— Work request —
In the entries below, how many lines contain the string "року"? Give the number by itself.

[Data listing Boundary: Start]

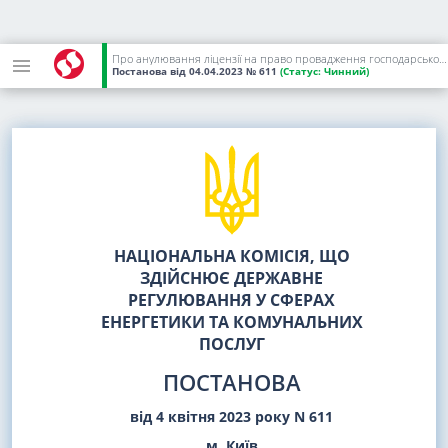
Про анулювання ліцензії на право провадження господарської діяльності з виробництва електричної енергії, виданої ФОП ПЕРЕСАДЬКУ Р. В., та визнання такою, що втратила чинність, постанови Національної комісії, що здійснює державне регулювання у сферах енергетики та комунальних послуг, від 19 липня 2018 року N 721
Постанова
від 04.04.2023
№ 611
(Статус:
Чинний)
НАЦІОНАЛЬНА КОМІСІЯ, ЩО
ЗДІЙСНЮЄ ДЕРЖАВНЕ
РЕГУЛЮВАННЯ У СФЕРАХ
ЕНЕРГЕТИКИ ТА КОМУНАЛЬНИХ
ПОСЛУГ
ПОСТАНОВА
від 4 квітня 2023 року N 611
м. Київ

[Data listing Boundary: End]

— Written solution —
2